Start of Dataset entries
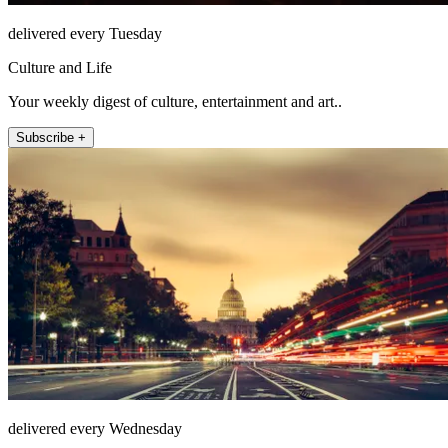
delivered every Tuesday
Culture and Life
Your weekly digest of culture, entertainment and art..
Subscribe +
delivered every Wednesday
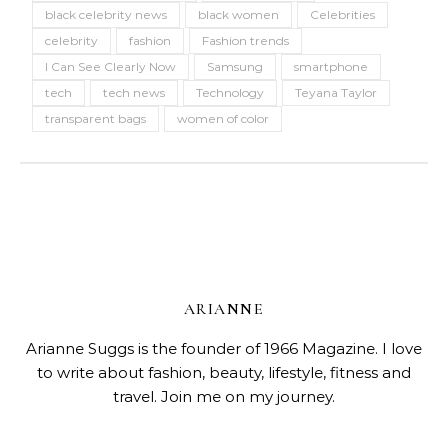
black celebrity news
black women
Celebrities
celebrity
fashion
Fashion trends
I Can See Clearly Now
Samsung
smartphone
tech
tech news
Technology
Teyana Taylor
transparent bags
women of color
ARIANNE
Arianne Suggs is the founder of 1966 Magazine. I love
to write about fashion, beauty, lifestyle, fitness and
travel. Join me on my journey.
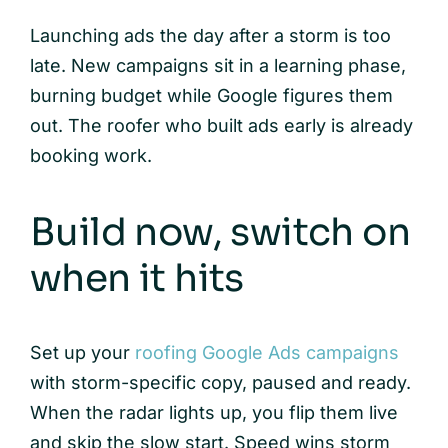
Launching ads the day after a storm is too
late. New campaigns sit in a learning phase,
burning budget while Google figures them
out. The roofer who built ads early is already
booking work.
Build now, switch on
when it hits
Set up your
roofing Google Ads campaigns
with storm-specific copy, paused and ready.
When the radar lights up, you flip them live
and skip the slow start. Speed wins storm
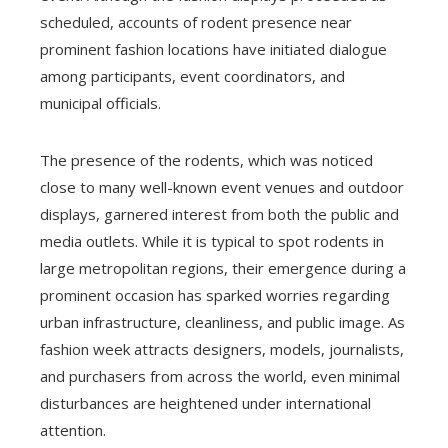
scheduled, accounts of rodent presence near
prominent fashion locations have initiated dialogue
among participants, event coordinators, and
municipal officials.
The presence of the rodents, which was noticed
close to many well-known event venues and outdoor
displays, garnered interest from both the public and
media outlets. While it is typical to spot rodents in
large metropolitan regions, their emergence during a
prominent occasion has sparked worries regarding
urban infrastructure, cleanliness, and public image. As
fashion week attracts designers, models, journalists,
and purchasers from across the world, even minimal
disturbances are heightened under international
attention.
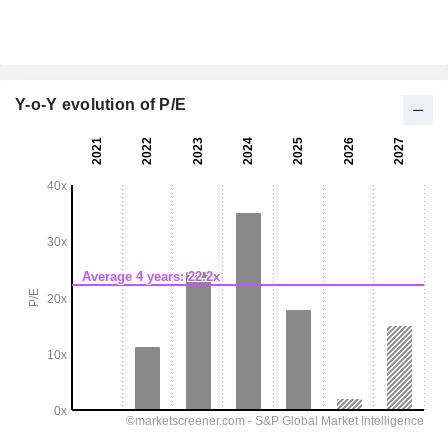
Y-o-Y evolution of P/E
End of Dataset entries
Task to carry out:
An exact copy is needed of the entries above, starting at the line that holds "Subscribe +" and stopping at the line that holds "and purchasers from", both kept; pictures stay out.

Reply to the exercise:
Subscribe +
delivered every Wednesday
black celebrity news
black women
Celebrities
celebrity
fashion
Fashion trends
I Can See Clearly Now
Samsung
smartphone
tech
tech news
Technology
Teyana Taylor
transparent bags
women of color
ARIANNE
Arianne Suggs is the founder of 1966 Magazine. I love
to write about fashion, beauty, lifestyle, fitness and
travel. Join me on my journey.
Launching ads the day after a storm is too
late. New campaigns sit in a learning phase,
burning budget while Google figures them
out. The roofer who built ads early is already
booking work.
Build now, switch on
when it hits
Set up your
roofing Google Ads campaigns
with storm-specific copy, paused and ready.
When the radar lights up, you flip them live
and skip the slow start. Speed wins storm
scheduled, accounts of rodent presence near
prominent fashion locations have initiated dialogue
among participants, event coordinators, and
municipal officials.
The presence of the rodents, which was noticed
close to many well-known event venues and outdoor
displays, garnered interest from both the public and
media outlets. While it is typical to spot rodents in
large metropolitan regions, their emergence during a
prominent occasion has sparked worries regarding
urban infrastructure, cleanliness, and public image. As
fashion week attracts designers, models, journalists,
and purchasers from across the world, even minimal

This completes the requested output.